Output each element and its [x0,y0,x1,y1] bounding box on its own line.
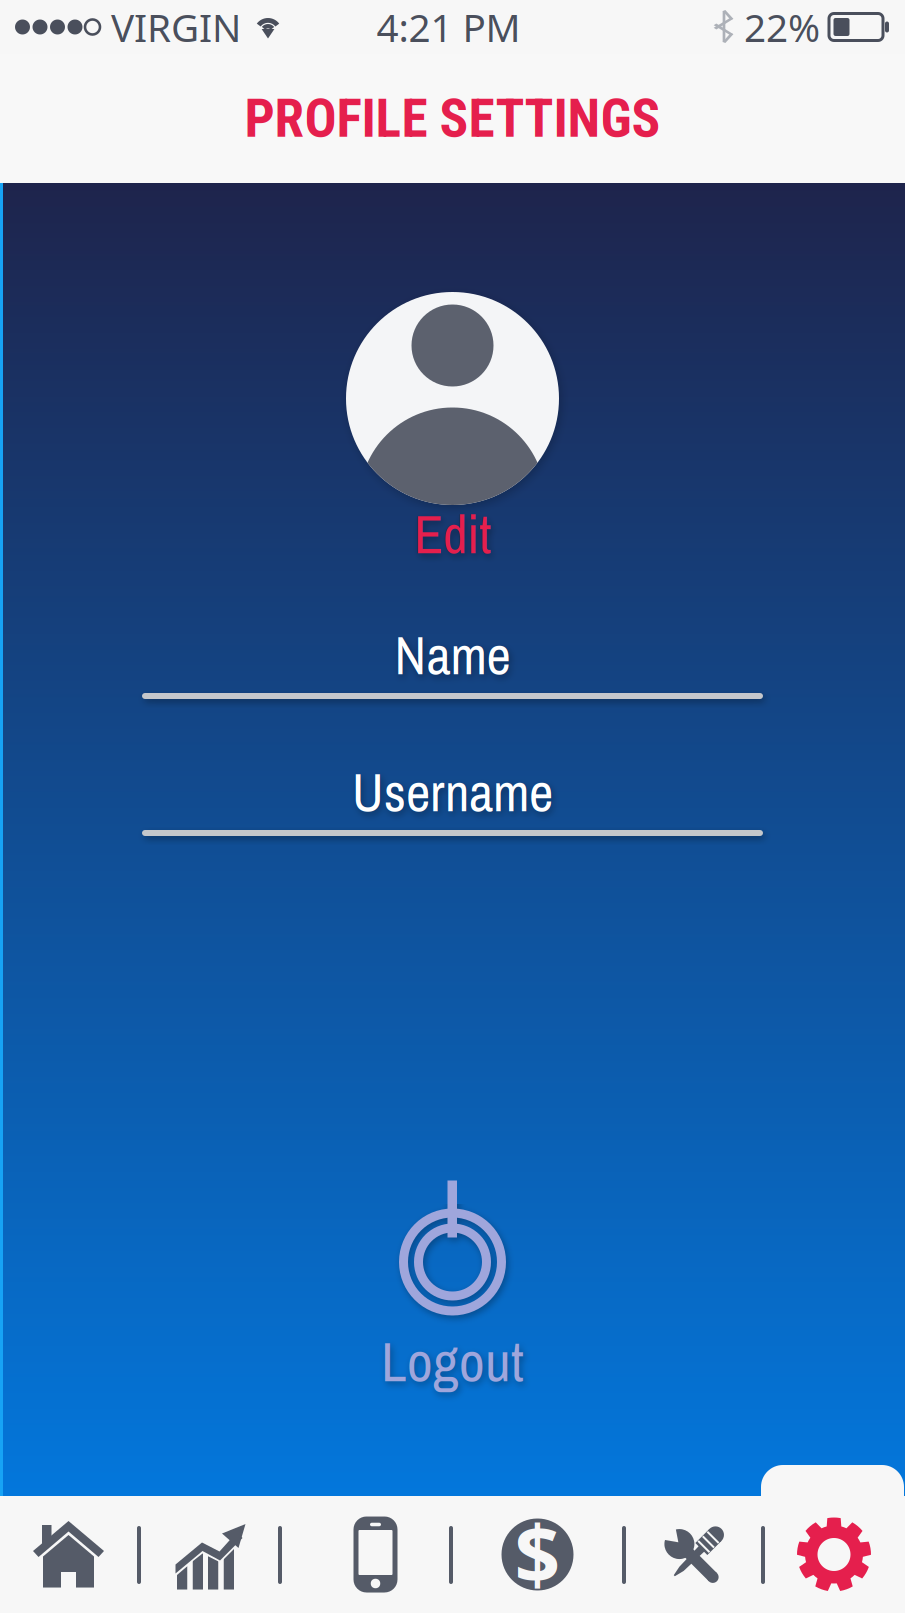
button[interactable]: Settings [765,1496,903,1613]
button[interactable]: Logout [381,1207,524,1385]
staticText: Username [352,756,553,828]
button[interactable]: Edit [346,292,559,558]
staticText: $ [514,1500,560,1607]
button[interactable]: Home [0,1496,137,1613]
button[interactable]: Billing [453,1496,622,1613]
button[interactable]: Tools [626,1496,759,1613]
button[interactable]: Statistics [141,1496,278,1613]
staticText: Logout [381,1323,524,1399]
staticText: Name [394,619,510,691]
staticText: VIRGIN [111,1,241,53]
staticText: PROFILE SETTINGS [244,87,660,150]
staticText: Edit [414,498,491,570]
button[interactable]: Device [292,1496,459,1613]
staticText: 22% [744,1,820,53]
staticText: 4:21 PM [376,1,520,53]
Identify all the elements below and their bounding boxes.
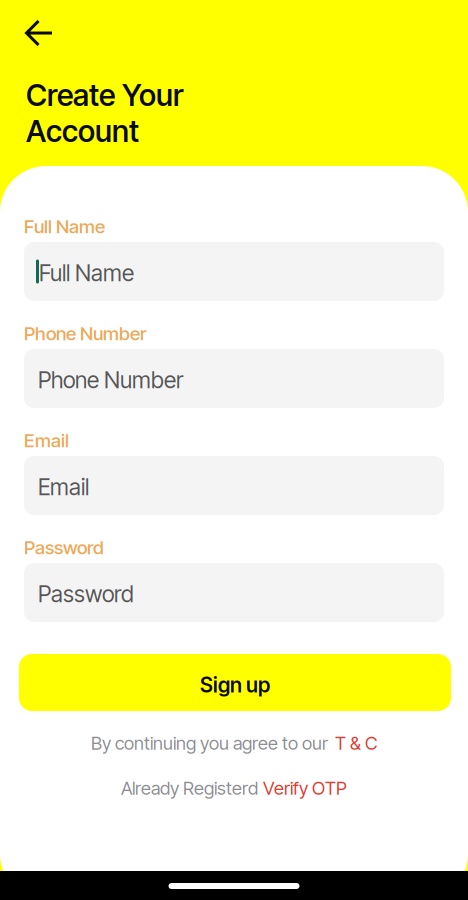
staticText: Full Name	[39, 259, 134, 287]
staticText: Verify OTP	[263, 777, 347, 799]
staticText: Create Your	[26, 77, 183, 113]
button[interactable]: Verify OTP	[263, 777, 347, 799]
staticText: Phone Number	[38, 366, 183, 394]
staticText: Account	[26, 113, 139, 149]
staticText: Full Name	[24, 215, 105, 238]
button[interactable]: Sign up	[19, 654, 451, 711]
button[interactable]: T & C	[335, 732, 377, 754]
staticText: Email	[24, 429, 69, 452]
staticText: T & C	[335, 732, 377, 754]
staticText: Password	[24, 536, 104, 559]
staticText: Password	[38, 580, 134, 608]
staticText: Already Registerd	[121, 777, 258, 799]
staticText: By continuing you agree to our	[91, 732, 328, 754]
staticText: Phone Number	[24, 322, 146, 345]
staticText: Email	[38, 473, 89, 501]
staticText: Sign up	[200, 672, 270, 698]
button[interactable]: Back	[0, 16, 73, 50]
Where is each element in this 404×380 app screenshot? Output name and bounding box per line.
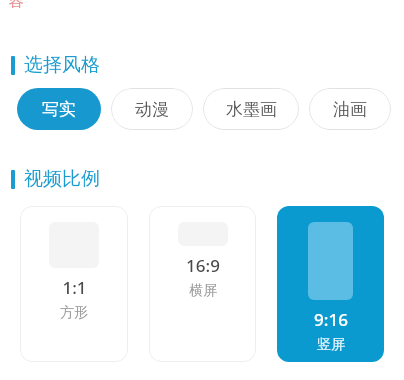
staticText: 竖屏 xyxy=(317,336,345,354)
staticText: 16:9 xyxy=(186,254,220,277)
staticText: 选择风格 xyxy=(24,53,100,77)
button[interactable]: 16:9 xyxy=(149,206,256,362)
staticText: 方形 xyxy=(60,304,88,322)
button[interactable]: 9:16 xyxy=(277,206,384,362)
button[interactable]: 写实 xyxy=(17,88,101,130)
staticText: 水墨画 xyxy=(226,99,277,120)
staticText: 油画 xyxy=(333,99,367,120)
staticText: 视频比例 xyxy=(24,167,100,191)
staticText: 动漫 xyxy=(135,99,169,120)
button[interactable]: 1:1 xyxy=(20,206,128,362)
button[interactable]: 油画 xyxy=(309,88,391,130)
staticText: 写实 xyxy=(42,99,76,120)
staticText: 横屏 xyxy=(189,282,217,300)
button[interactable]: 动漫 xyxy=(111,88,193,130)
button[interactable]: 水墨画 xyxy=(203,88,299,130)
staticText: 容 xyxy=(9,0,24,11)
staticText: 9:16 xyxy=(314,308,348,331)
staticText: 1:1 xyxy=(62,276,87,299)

§ §

▶ **TASK TO COMPLETE**:
Please work out how many lines in this listing contain "Phone", then give only that number.

▶ **EXPECTED OUTPUT**:
2